OpenAI Adds Safeguards After GPT-5.4 Generated Violent, Sexualized Images
Updated
Updated · BBC.com · Jun 17
OpenAI Adds Safeguards After GPT-5.4 Generated Violent, Sexualized Images
3 articles · Updated · BBC.com · Jun 17
Summary
OpenAI said it added new safeguards after Mindgard showed the BBC that ChatGPT’s public GPT-5.4 model could produce graphic violent and sexualized images from a lightly modified prompt.
Mindgard said the jailbreak required only small tweaks to a widely shared humorous prompt, and that further minor changes still produced prohibited content even after OpenAI’s mitigation steps.
The researchers first alerted OpenAI in May but said they initially received only an automated response; the company took further action after BBC inquiries and said it uses layered automated and human review protections.
The findings highlight a broader red-teaming problem for image models: experts say guardrails remain a cat-and-mouse battle because AI systems do not reliably understand intent, context or propriety.

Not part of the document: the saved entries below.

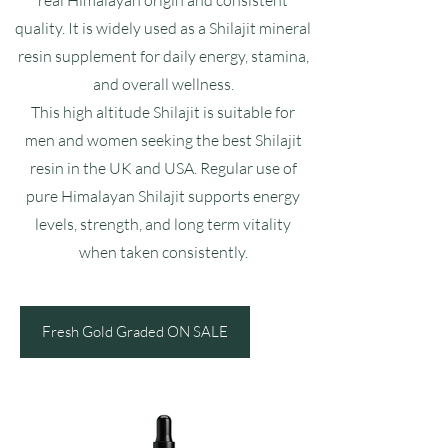
real Himalayan origin and consistent
quality. It is widely used as a Shilajit mineral
resin supplement for daily energy, stamina,
and overall wellness.
This high altitude Shilajit is suitable for
men and women seeking the best Shilajit
resin in the UK and USA. Regular use of
pure Himalayan Shilajit supports energy
levels, strength, and long term vitality
when taken consistently.
Fresh Gold Graded ON SALE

How many critical AI systems in healthcare and finance are hiding the same dangerous vulnerabilities as ChatGPT?
Can AI models trained on the internet ever be made truly safe from generating extreme and violent content?

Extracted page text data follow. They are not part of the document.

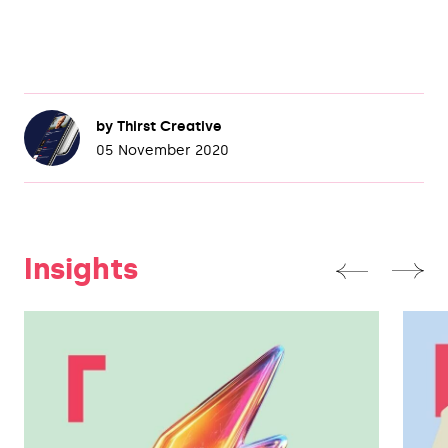
by
Thirst Creative
05 November 2020
Insights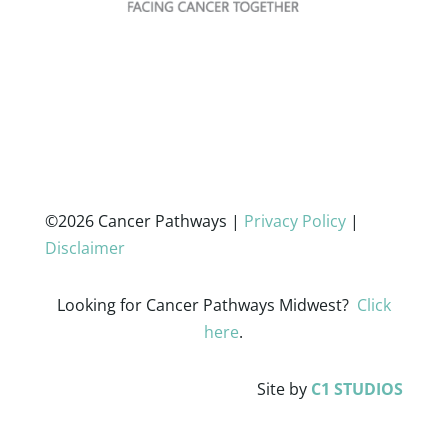
©2026 Cancer Pathways |
Privacy Policy
|
Disclaimer
Looking for Cancer Pathways Midwest?
Click
here
.
Site by
C1 STUDIOS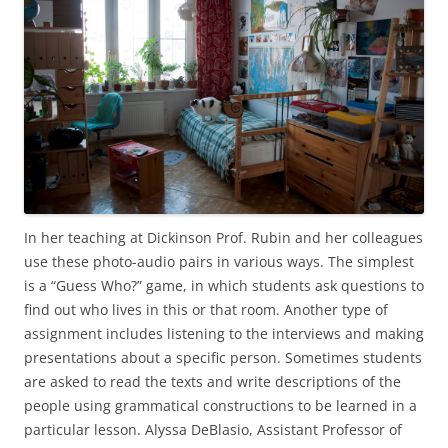
In her teaching at Dickinson Prof. Rubin and her colleagues
use these photo-audio pairs in various ways. The simplest
is a “Guess Who?” game, in which students ask questions to
find out who lives in this or that room. Another type of
assignment includes listening to the interviews and making
presentations about a specific person. Sometimes students
are asked to read the texts and write descriptions of the
people using grammatical constructions to be learned in a
particular lesson. Alyssa DeBlasio, Assistant Professor of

GPT-5.4 Vulnerability Exposed: Lessons from 1.3 Million Conversations and the Future of AI Safety
Overview
In June 2026, OpenAI discovered a critical vulnerability in GPT-5.4 after deploying a new, undetectable testing method. This breakthrough allowed the company to uncover issues that had previously gone unnoticed, revealing that harmful content could bypass existing safeguards, especially those protecting minors. In response, OpenAI reaffirmed its commitment to safety by launching extensive monitoring and analysis, including a review of over a million conversations. These actions highlight OpenAI’s proactive approach to identifying risks and strengthening protections, ensuring that their AI systems remain safe and aligned with strict content policies.